__Directions__: If a line in the records below contains the word "photo", copy it out.

__Exercise data__:
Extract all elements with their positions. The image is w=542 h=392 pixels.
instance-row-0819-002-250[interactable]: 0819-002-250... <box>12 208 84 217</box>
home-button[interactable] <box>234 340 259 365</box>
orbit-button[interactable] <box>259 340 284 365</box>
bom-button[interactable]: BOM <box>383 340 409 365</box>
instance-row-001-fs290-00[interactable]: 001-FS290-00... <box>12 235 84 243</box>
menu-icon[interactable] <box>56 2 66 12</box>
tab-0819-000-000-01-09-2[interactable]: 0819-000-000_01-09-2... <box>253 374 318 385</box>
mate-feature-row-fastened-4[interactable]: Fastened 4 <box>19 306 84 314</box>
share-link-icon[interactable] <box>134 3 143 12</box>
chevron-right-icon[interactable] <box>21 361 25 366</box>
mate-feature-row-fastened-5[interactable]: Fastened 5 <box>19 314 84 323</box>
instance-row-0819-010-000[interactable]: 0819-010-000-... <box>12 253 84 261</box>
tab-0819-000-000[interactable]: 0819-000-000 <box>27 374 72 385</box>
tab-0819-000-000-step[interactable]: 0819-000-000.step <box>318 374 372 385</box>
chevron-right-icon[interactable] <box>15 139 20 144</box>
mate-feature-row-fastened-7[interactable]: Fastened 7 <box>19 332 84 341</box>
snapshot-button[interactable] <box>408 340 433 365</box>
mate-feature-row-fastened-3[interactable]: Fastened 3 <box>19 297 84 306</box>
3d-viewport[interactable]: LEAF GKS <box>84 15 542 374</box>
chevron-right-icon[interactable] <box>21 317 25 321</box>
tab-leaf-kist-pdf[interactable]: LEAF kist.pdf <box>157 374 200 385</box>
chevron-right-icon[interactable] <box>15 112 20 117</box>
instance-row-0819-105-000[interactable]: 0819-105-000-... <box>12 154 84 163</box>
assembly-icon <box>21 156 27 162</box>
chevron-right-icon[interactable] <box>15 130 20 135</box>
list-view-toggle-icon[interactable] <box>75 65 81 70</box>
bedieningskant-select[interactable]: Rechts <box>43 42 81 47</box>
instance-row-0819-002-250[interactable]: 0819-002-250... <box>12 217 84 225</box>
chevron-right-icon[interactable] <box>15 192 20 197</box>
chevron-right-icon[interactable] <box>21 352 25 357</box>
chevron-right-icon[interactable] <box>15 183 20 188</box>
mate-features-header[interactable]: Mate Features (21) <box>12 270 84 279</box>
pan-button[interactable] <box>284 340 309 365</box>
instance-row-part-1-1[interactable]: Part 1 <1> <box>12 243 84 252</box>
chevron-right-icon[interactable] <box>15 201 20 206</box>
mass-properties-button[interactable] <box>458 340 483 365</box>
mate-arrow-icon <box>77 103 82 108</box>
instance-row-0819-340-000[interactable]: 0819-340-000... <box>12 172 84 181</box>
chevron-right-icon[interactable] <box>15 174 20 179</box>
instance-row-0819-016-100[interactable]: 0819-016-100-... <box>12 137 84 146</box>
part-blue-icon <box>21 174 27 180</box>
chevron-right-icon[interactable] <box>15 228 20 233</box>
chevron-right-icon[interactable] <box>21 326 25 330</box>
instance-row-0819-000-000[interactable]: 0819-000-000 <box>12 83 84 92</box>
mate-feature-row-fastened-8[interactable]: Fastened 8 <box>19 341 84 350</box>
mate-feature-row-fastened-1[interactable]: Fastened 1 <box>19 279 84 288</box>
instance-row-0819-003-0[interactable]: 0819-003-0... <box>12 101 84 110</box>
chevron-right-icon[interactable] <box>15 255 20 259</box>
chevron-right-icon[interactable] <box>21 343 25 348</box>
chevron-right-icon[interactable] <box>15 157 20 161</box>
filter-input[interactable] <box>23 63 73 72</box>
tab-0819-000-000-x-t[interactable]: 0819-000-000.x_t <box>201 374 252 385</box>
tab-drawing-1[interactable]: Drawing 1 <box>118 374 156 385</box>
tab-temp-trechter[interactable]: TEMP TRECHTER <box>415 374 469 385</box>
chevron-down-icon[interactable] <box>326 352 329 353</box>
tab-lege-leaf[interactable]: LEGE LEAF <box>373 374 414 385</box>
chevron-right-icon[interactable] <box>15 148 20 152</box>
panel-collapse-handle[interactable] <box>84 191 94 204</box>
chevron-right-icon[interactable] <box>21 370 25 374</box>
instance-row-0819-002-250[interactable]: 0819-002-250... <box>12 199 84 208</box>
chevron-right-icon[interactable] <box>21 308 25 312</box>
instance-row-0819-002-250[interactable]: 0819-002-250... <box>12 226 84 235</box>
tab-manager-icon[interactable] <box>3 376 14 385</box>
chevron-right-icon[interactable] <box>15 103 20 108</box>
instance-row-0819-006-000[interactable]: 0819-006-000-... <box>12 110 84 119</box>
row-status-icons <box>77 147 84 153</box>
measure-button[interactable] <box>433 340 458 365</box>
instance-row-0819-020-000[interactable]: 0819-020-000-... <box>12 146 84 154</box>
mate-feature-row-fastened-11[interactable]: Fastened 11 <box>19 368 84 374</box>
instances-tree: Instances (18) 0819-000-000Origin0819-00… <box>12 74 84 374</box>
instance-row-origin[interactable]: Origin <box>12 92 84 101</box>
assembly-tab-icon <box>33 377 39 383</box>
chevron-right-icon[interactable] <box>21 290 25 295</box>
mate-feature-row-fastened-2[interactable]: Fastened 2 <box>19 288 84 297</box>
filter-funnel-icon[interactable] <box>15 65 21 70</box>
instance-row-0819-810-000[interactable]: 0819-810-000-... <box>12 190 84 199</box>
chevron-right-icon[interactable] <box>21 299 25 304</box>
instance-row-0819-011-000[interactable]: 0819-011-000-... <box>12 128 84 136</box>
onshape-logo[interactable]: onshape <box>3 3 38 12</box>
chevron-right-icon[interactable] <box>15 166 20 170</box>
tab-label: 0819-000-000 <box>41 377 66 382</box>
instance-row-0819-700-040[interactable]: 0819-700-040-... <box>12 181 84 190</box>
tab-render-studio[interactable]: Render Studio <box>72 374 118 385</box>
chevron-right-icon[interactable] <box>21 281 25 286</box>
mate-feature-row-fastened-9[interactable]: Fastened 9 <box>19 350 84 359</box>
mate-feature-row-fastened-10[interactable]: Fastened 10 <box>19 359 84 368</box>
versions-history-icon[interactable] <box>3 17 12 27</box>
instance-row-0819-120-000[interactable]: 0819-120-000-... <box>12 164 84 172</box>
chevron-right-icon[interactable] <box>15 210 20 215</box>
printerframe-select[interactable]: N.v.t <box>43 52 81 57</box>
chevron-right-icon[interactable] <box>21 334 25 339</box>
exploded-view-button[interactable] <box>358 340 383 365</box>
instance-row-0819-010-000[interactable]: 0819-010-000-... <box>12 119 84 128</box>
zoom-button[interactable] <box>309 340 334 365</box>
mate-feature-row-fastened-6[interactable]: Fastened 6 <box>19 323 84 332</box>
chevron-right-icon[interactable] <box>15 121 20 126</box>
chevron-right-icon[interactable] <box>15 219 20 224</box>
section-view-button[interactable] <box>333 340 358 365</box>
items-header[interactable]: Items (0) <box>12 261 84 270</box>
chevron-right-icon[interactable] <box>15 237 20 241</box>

* * *

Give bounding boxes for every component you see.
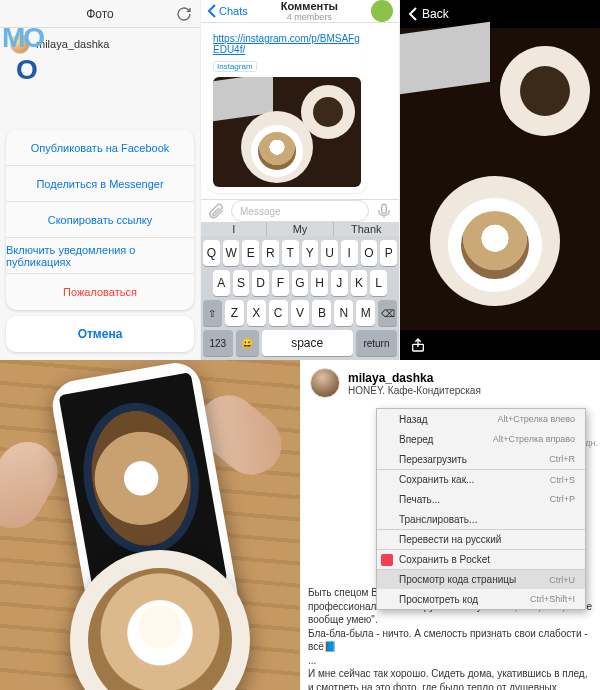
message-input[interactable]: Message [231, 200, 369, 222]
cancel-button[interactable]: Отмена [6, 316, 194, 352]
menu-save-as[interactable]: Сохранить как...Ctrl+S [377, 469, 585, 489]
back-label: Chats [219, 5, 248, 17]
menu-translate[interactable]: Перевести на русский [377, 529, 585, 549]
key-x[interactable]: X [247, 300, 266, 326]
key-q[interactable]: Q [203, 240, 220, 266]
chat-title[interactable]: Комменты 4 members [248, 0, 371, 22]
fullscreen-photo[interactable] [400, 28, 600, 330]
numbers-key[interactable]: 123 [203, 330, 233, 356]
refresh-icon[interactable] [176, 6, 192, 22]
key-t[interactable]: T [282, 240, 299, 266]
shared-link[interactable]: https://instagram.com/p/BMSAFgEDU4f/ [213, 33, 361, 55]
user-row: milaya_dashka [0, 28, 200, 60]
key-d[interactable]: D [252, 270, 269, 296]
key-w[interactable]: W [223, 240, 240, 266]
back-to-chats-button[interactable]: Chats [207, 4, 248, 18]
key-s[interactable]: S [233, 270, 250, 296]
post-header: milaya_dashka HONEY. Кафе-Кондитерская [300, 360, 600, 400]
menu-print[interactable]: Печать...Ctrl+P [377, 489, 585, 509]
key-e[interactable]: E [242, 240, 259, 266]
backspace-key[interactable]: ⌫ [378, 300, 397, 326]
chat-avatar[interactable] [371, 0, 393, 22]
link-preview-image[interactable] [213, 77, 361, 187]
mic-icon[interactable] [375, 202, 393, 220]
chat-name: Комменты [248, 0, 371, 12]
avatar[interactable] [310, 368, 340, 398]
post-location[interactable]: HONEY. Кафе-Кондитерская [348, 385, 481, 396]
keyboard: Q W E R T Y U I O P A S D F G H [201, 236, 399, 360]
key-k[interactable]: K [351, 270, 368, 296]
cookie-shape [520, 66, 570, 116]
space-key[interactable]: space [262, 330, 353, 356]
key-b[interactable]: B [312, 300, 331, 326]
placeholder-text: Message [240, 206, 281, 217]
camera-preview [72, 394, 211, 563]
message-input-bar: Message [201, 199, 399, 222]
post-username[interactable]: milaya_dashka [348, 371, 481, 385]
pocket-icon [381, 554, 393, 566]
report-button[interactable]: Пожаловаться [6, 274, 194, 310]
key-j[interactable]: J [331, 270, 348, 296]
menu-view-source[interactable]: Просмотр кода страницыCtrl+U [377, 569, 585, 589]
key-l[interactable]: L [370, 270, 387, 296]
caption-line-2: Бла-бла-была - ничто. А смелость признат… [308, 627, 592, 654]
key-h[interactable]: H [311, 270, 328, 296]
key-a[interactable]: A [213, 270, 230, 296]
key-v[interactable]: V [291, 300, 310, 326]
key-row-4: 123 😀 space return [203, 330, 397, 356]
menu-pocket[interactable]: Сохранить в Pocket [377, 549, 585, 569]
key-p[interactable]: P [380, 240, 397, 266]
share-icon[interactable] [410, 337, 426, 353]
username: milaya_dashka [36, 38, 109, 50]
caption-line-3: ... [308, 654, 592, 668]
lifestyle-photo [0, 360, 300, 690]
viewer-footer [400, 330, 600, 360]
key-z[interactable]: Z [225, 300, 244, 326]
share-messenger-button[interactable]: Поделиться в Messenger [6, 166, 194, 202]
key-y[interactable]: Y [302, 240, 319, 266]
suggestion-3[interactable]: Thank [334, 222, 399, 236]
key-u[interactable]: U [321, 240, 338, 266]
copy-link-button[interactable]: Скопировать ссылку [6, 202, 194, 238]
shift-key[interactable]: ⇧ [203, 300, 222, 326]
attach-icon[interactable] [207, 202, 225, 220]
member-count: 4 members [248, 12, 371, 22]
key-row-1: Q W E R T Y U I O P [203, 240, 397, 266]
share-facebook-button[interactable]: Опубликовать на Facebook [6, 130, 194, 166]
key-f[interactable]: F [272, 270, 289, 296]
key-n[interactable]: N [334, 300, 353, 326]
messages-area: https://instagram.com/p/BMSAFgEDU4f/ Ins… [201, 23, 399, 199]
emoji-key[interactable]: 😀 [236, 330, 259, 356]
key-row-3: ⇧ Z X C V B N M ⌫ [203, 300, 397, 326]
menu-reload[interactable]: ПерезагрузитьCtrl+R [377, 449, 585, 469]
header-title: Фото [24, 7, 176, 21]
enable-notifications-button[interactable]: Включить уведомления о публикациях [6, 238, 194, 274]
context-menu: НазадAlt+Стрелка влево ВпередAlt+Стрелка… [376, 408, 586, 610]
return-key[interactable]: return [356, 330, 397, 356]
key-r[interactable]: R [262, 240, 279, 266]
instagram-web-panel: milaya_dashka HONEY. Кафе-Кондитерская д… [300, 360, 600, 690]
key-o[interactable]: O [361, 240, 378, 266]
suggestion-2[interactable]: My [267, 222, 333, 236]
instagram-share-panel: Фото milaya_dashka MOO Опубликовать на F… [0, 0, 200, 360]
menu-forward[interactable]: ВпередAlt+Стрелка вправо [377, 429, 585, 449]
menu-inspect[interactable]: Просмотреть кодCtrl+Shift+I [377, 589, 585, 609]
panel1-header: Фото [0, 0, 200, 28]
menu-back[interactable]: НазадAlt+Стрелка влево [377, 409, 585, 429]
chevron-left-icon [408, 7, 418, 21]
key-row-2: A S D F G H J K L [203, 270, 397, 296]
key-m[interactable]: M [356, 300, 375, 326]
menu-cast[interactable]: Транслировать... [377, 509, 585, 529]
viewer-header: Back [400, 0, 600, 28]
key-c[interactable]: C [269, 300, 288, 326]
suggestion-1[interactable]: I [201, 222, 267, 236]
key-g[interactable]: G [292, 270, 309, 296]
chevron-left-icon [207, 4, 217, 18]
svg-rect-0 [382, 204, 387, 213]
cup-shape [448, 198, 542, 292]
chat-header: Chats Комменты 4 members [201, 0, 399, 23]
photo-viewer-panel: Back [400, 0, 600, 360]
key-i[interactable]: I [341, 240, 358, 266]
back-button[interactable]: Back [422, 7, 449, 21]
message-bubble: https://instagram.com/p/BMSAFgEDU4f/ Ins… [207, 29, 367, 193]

__Problem solution__:
fullscreen-photo[interactable] [400, 28, 600, 330]
lifestyle-photo [0, 360, 300, 690]
photo-viewer-panel: Back [400, 0, 600, 360]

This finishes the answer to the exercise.